- _Task objective_:
The entries below contain a stretch that opens with the line containing "Del Apple M1 a un bitcoin" and closes with the line containing "Näytä tiedot"; set down that stretch exactly, both ends included, and nothing else.

- _Supplied entries_:
━━━━━━━━━━━━━━━━
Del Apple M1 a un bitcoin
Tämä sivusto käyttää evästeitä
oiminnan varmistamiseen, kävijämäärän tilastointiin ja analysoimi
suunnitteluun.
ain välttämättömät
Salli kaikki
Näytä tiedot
━━━━━━━━━━━━━━━━
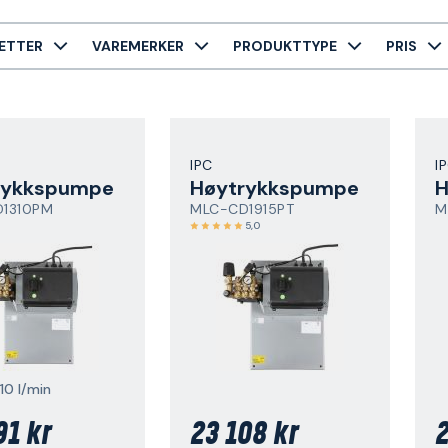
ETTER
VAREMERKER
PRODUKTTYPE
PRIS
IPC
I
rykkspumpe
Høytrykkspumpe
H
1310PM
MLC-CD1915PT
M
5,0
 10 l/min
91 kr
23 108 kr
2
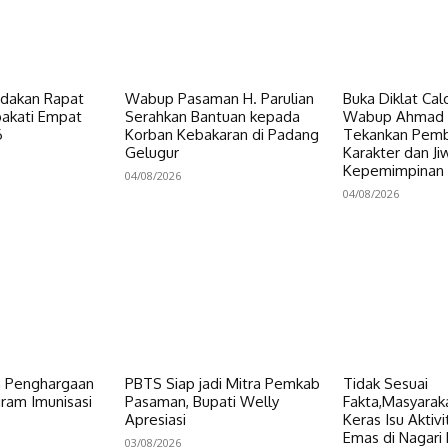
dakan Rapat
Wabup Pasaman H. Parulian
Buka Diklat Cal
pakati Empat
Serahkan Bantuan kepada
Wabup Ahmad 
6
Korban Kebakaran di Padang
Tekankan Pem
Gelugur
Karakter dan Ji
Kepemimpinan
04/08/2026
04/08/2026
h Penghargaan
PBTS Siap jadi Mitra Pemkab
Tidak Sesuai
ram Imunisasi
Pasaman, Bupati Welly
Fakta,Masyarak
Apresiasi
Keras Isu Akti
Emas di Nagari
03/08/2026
━━━━━━━━━━━━━━━━
- _The completed task_:
Del Apple M1 a un bitcoin
Tämä sivusto käyttää evästeitä
oiminnan varmistamiseen, kävijämäärän tilastointiin ja analysoimi
suunnitteluun.
ain välttämättömät
Salli kaikki
Näytä tiedot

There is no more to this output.